Birds do it, bees do it, even old ladies with banana fetishes do it.

Hello, Edwina?

Hello, Graeme.

Where are you now and what are you doing?

I'm sitting in a rocking chair in my study in Clapham, waiting to be collected to go and open a collection of political cartoons.

Your new novel, Chasing Men, has been called a reaction to Bridget Jones' Diary.

That's not unfair. My daughter Debbie gave me Bridget Jones' Diary, and she wrote on the flyleaf, "I'm so glad you're not like Bridget Jones's mother". When I read it, I said to her, "But I am Bridget Jones's mother, not least because you're just like Bridget Jones".

In the novel, Hetty is a recently-divorced 50-year old who finds herself back "in the game". Where did you get the idea?

Hetty came out of my own indignation after being told by a great many people that I must find another husband. My husband and I had separated amicably and we stayed friends, there wasn't anyone else involved. And the thought that I couldn't possibly manage without some bloke to wash socks for really didn't seem a very attractive proposition. Managing on one's own is a much more intriguing and challenging idea, and it's been huge fun these past three years. I wouldn't change a minute.

So is it based on your own experiences? There's some pretty crazy stuff going on.

I needed wider experience than my own, so I convened a couple of dinner parties of various successful singles that I know, plied them with much wine and pleaded with them to tell me their secrets. How did my friend, a very successful businesswoman in her forties, always manage to appear with a different man on her arm? She put adverts in the newspapers, and she would typically get around 50 replies. I couldn't believe it.

You've developed a reputation for being quite a racy writer.
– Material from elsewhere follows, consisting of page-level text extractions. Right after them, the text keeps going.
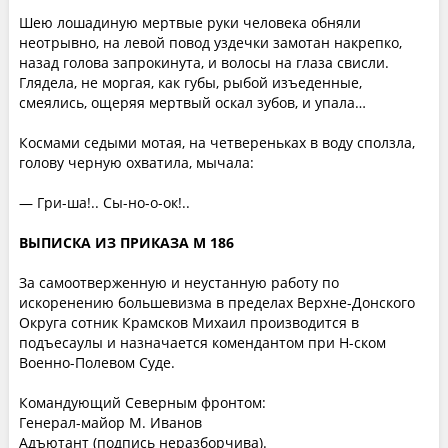
Шею лошадиную мертвые руки человека обняли
неотрывно, на левой повод уздечки замотан накрепко,
назад голова запрокинута, и волосы на глаза свисли.
Глядела, не моргая, как губы, рыбой изъеденные,
смеялись, ощеряя мертвый оскал зубов, и упала…
Космами седыми мотая, на четвереньках в воду сползла,
голову черную охватила, мычала:
— Гри-ша!.. Сы-но-о-ок!..
ВЫПИСКА ИЗ ПРИКАЗА М 186
За самоотверженную и неустанную работу по
искоренению большевизма в пределах Верхне-Донского
Округа сотник Крамсков Михаил производится в
подъесаулы и назначается комендантом при Н-ском
Военно-Полевом Суде.
Командующий Северным фронтом:
Генерал-майор М. Иванов
Адъютант (подпись неразборчива).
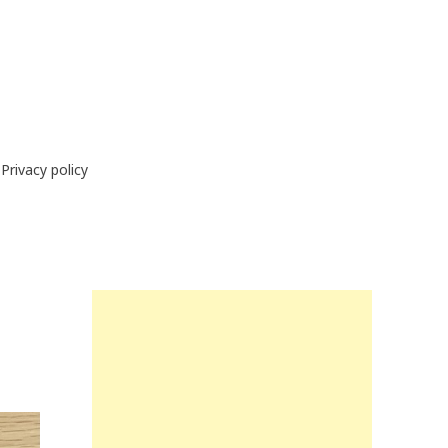
Privacy policy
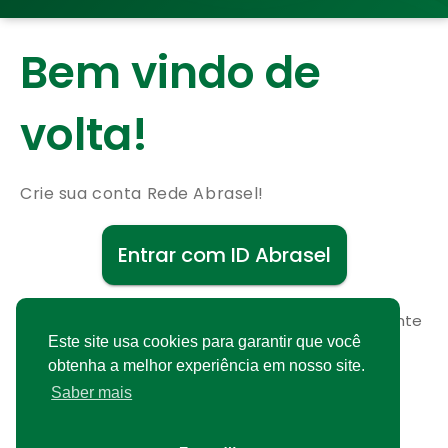
Bem vindo de
volta!
Crie sua conta Rede Abrasel!
Entrar com ID Abrasel
Não possui uma conta?
Cadastre-se gratuitamente
Este site usa cookies para garantir que você
obtenha a melhor experiência em nosso site.
Saber mais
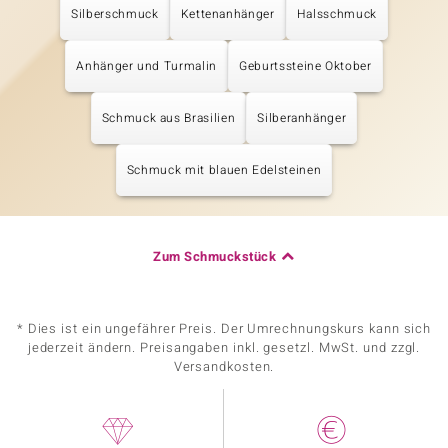
Silberschmuck
Kettenanhänger
Halsschmuck
Anhänger und Turmalin
Geburtssteine Oktober
Schmuck aus Brasilien
Silberanhänger
Schmuck mit blauen Edelsteinen
Zum Schmuckstück
* Dies ist ein ungefährer Preis. Der Umrechnungskurs kann sich
jederzeit ändern. Preisangaben inkl. gesetzl. MwSt. und zzgl.
Versandkosten.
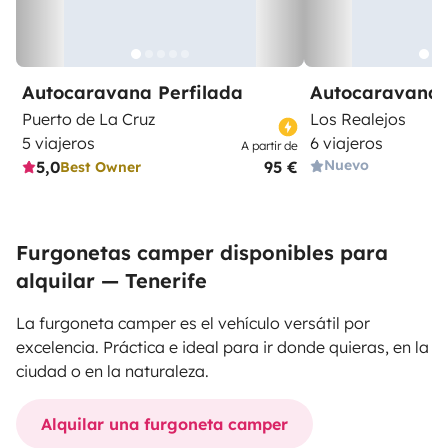
Autocaravana Perfilada
Autocaravana 
Puerto de La Cruz
Los Realejos
5 viajeros
6 viajeros
A partir de
Nuevo
5,0
95 €
Best Owner
Furgonetas camper disponibles para
alquilar — Tenerife
La furgoneta camper es el vehículo versátil por
excelencia. Práctica e ideal para ir donde quieras, en la
ciudad o en la naturaleza.
Alquilar una furgoneta camper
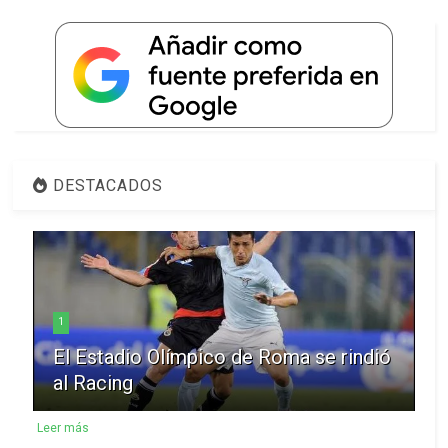
DESTACADOS
1
El Estadio Olímpico de Roma se rindió
al Racing
Leer más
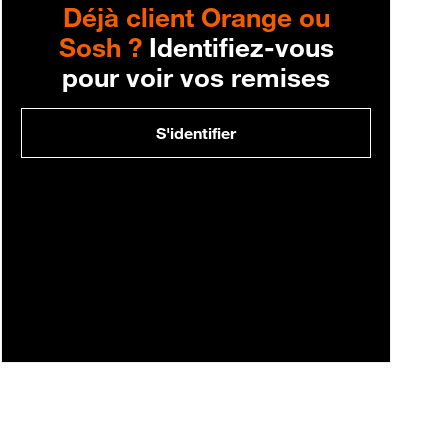
Déjà client Orange ou
Sosh ?
Identifiez-vous
pour voir vos remises
S'identifier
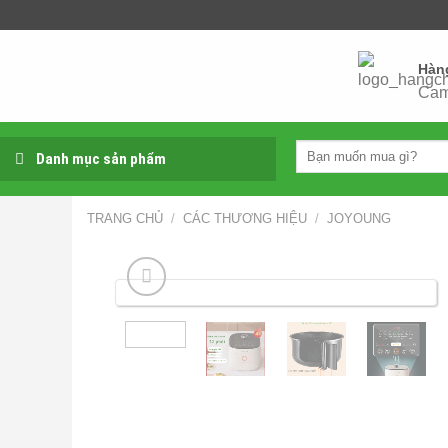
Skip
to
content
Hàn
Cam
Tìm
Danh mục sản phẩm
kiếm:
TRANG CHỦ
/
CÁC THƯƠNG HIỆU
/
JOYOUNG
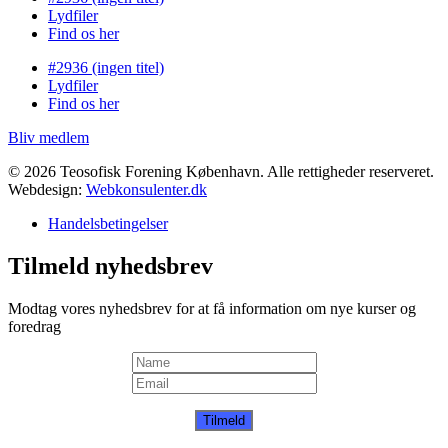
Lydfiler
Find os her
#2936 (ingen titel)
Lydfiler
Find os her
Bliv medlem
© 2026 Teosofisk Forening København. Alle rettigheder reserveret.
Webdesign:
Webkonsulenter.dk
Handelsbetingelser
Tilmeld nyhedsbrev
Modtag vores nyhedsbrev for at få information om nye kurser og
foredrag
Tilmeld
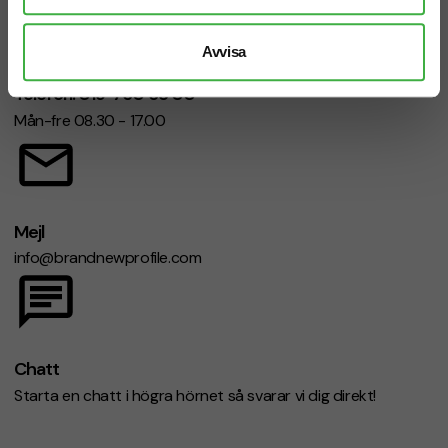
Avvisa
Telefon: 019-760 65 00
Mån-fre 08.30 - 17.00
Mejl
info@brandnewprofile.com
Chatt
Starta en chatt i högra hörnet så svarar vi dig direkt!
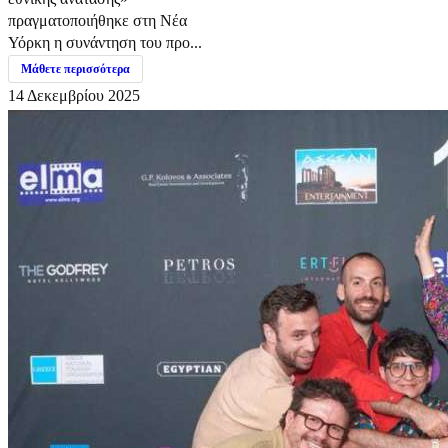
πραγματοποιήθηκε στη Νέα
Υόρκη η συνάντηση του προ...
Μάθετε περισσότερα
14 Δεκεμβρίου 2025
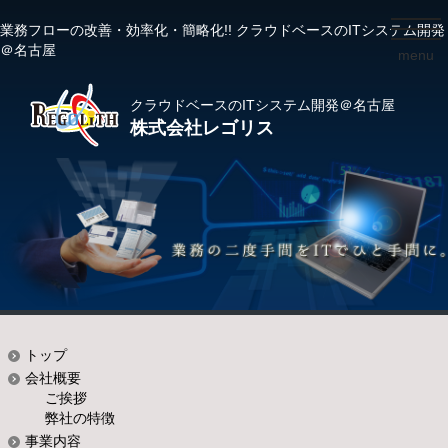
業務フローの改善・効率化・簡略化!! クラウドベースのITシステム開発
toggl
＠名古屋
menu
navig
クラウドベースのITシステム開発＠名古屋
株式会社レゴリス
トップ
会社概要
ご挨拶
弊社の特徴
事業内容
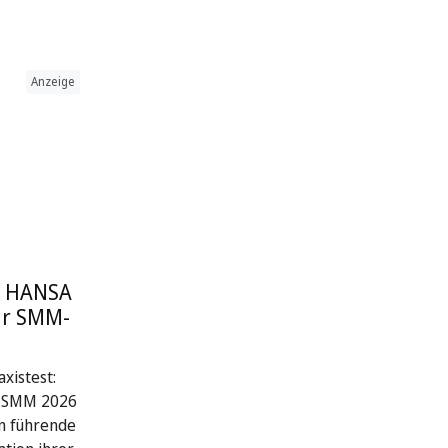
Anzeige
: HANSA
ur SMM-
xistest:
r SMM 2026
n führende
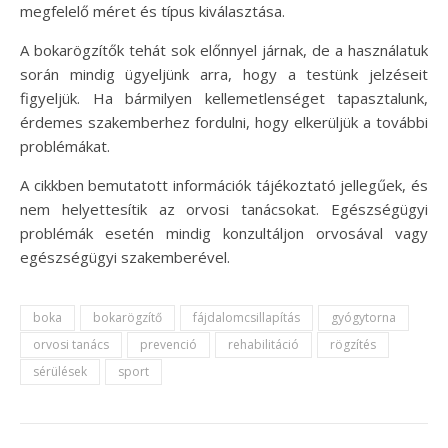
megfelelő méret és típus kiválasztása.
A bokarögzítők tehát sok előnnyel járnak, de a használatuk
során mindig ügyeljünk arra, hogy a testünk jelzéseit
figyeljük. Ha bármilyen kellemetlenséget tapasztalunk,
érdemes szakemberhez fordulni, hogy elkerüljük a további
problémákat.
A cikkben bemutatott információk tájékoztató jellegűek, és
nem helyettesítik az orvosi tanácsokat. Egészségügyi
problémák esetén mindig konzultáljon orvosával vagy
egészségügyi szakemberével.
boka
bokarögzítő
fájdalomcsillapítás
gyógytorna
orvosi tanács
prevenció
rehabilitáció
rögzítés
sérülések
sport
The first couple of books were very lively indeed, but that's because the subject matter was all about sex and lies in the House of Commons. But my readers seem to appreciate it. My books are borrowed about 120,000 times a year from public libraries. I checked a couple out and there are some well-thumbed pages, there's no doubt about that.

But in Chasing Men, were you never worried that the idea of old people having sex might put people off?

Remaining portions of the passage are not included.